Quando o sino da Catedral bateu meio-dia todas as crianças
estavam sentadas para o almoço, bem vestidas e penteadas, afastadas
do convidado e dos pais por ordem decrescente de idade. Nenhuma
delas falava, somente escutavam a conversa dos adultos. Isso era
normal, pois tinham ordem de abrir a boca exclusivamente para comer
ou responder caso fossem perguntadas. O que ninguém observou é que
também não se olhavam, nem se cutucavam por baixo da mesa como
costumavam fazer.
Mal tocaram na limonada gelada e nos pãezinhos da entrada.
Quando chegou o prato principal, seguiram o movimento da
cozinheira, ficando progressivamente mais pálidos à medida em que
ela se aproximava.
No momento em que a mãe serviu uma generosa porção ao
bispo, acompanhada de polenta e radite, prenderam a respiração.
Como se estivessem assistindo a uma fita de suspense, viram o
religioso fechar os olhos, saborear o quitute e declarar, sorrindo:
─ Está um verdadeiro primor, como sempre, minha amiga. Tu és
uma cozinheira de mão cheia, nunca decepcionas. Deus te abençoe!
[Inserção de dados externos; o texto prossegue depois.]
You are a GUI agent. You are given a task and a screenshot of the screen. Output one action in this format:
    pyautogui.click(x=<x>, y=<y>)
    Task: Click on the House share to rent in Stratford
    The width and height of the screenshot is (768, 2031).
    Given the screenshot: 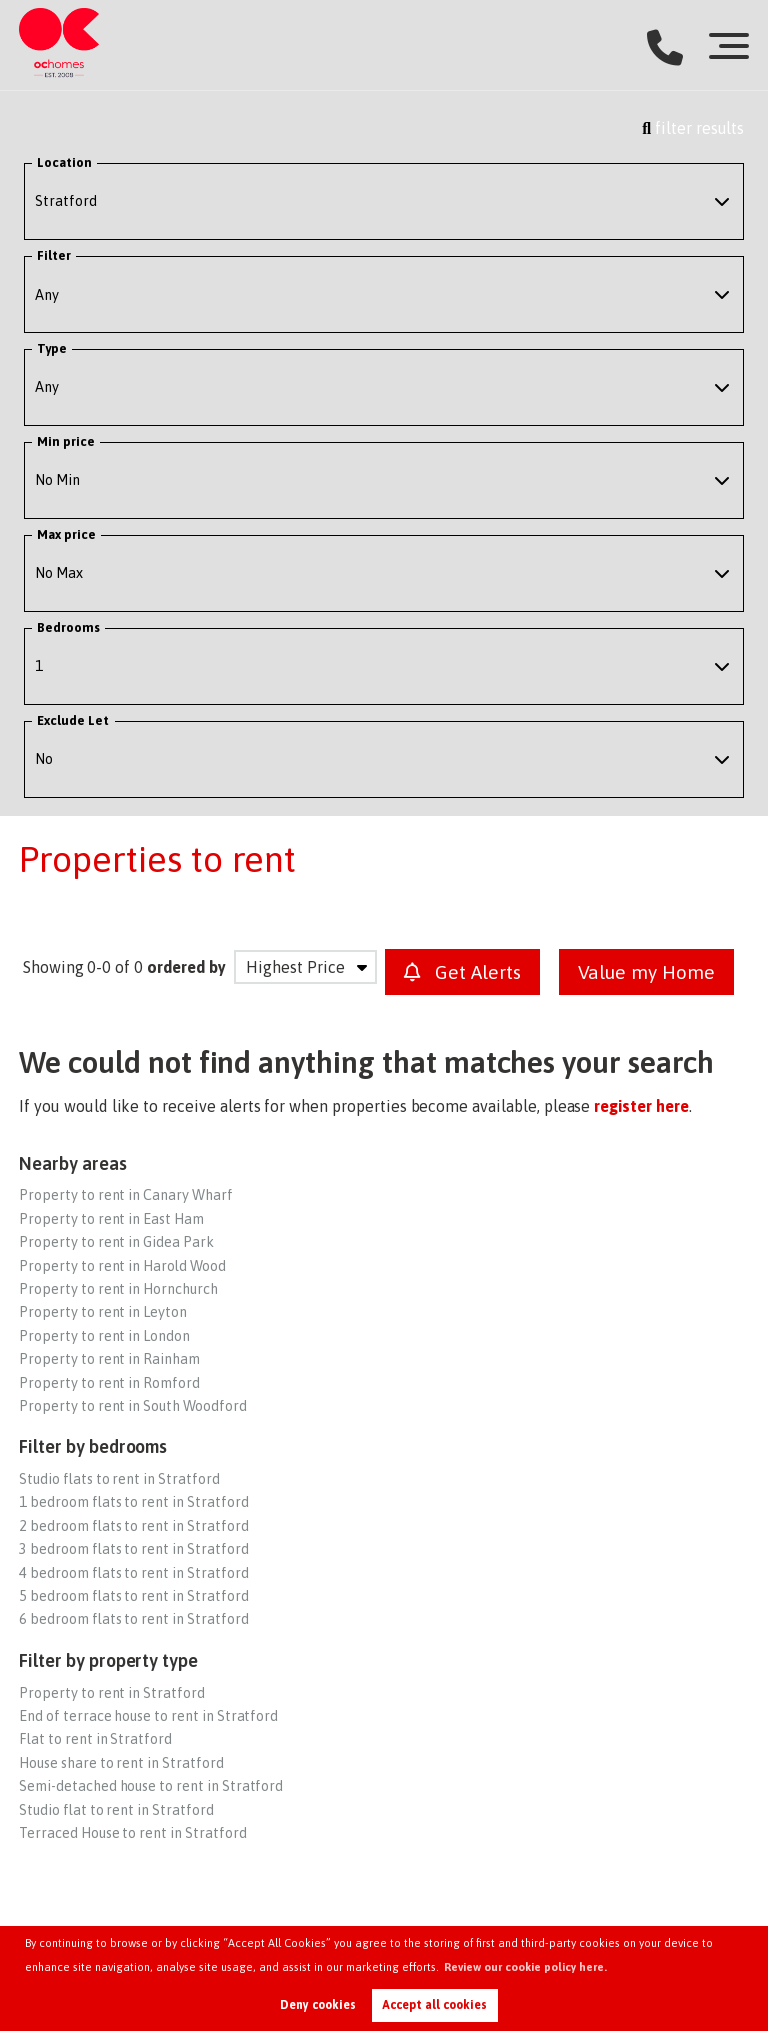 What is the action you would take?
    pyautogui.click(x=121, y=1763)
Observaram Dona Eugênia respirar aliviada com o elogio e
também expiraram, obrigando-se a voltar a atenção para as suas
respectivas quotas do ensopado, que exalava um cheiro penetrante pelo
ambiente.
Depois de consumir a sua parte, tomar uns goles de vinho e secar
os abundantes bigodes, o dono da casa olhou para os filhos e
estranhou:
─ Por que nenhum de vocês está comendo?
O silêncio tomou conta da sala. Ouviu-se o assobiar do vento nas
quinas da casa, os alegres gritos de “tô-fraco” das galinhas de angola
nos fundos e as batidas de panela na cozinha. Os meninos olhavam
para baixo, imóveis e mudos. Até que o Vitinho vomitou. Na comoção
que se seguiu, os irmãos saíram da mesa e foram para seus quartos,
sem pedir licença aos pais nem se despedir do bispo.
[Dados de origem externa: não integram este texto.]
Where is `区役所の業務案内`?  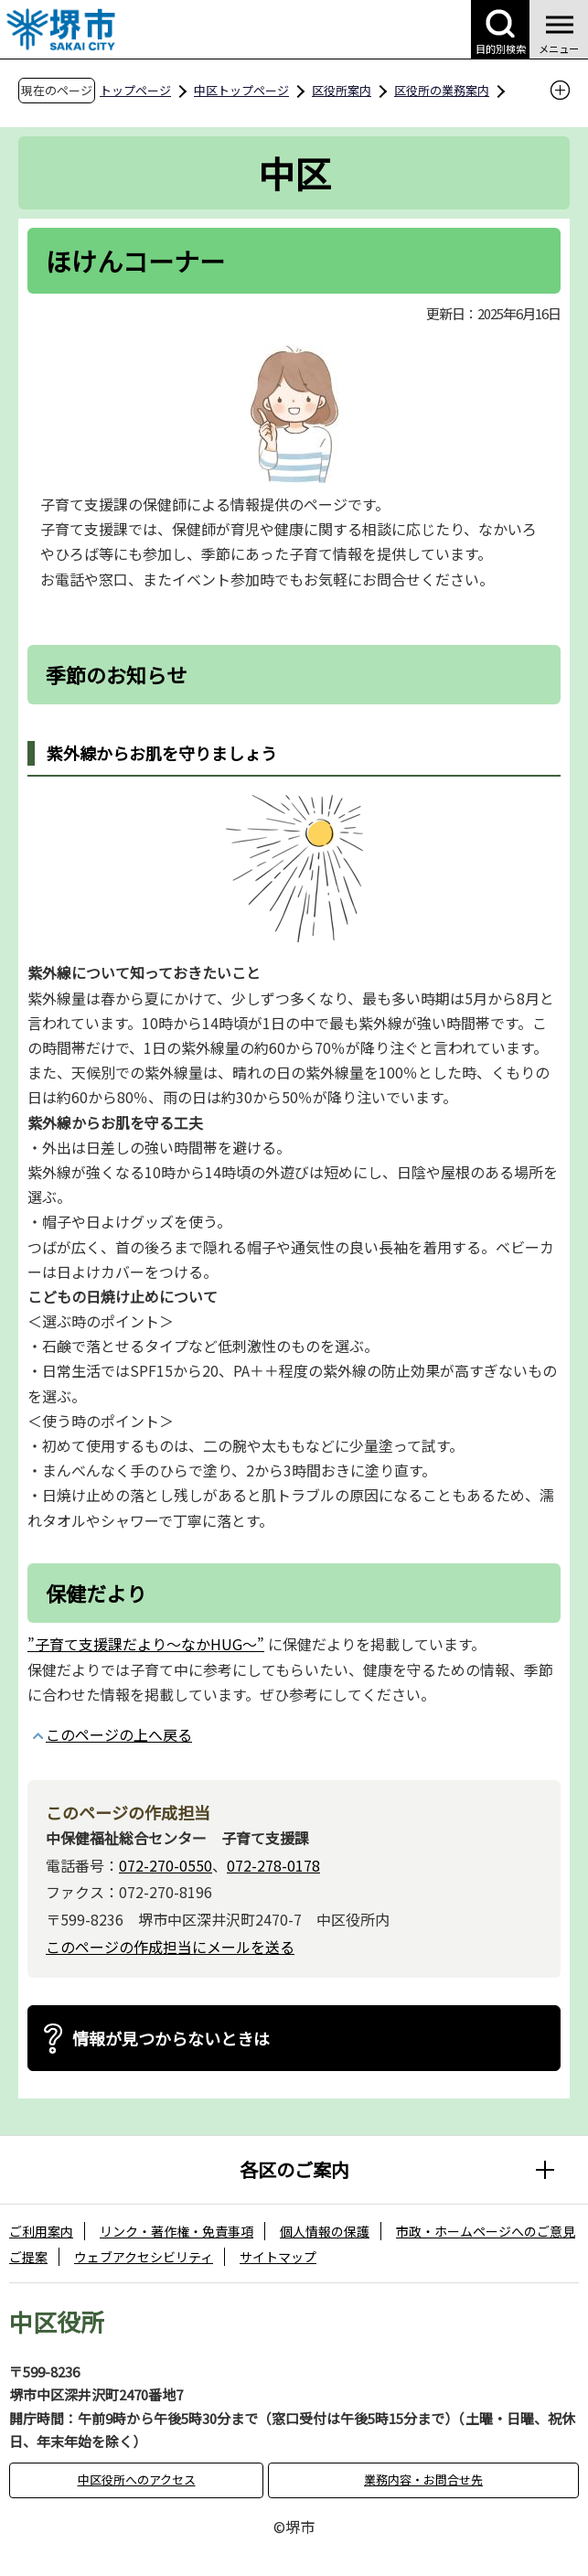
区役所の業務案内 is located at coordinates (441, 90).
Mais tarde o pai mandou chamá-los ao escritório. Do alto da sua
poltrona estofada de couro, pernas cruzadas e cinto na mão, ordenou
que todos ─ inclusive as meninas, que não tinham participado do
“motim” ─ formassem uma linha à sua frente.
─ Preciso da opinião de vocês, estimados rebentos. Tivemos um
delicioso ensopado de coelho no almoço, mas os seus coelhos não
estavam na panela. Ainda estão vivos, escondidos no galpão. Que
milagre foi esse?
Ninguém teve coragem para explicar, mesmo sob a ameaça de
longa prisão domiciliar e castigo eterno. Vitinho, com os olhos
inchados e o nariz vermelho, foi retirado de seu lugar costumeiro na
fila e teve o duvidoso privilégio de ser o primeiro a apanhar. Mas a
distinção acabou aí: o patriarca foi equânime na força e na quantidade
de golpes. Esmerou-se também na posterior retaliação: segunda-feira
bem cedo, antes de ir para a repartição, chamou um dos feirantes da
praça vizinha e vendeu todos os coelhos. Enquanto faziam o negócio,
ouviu um comentário curioso:
─ Seu Mancini, tô estranhando uma cosa. Toda manhã tem
vários gato ispreitando aqui, pra comê as cabeça de pexe que dexo no
balde. Hoje não tem nenhum. O sinhor não viu algum por aí?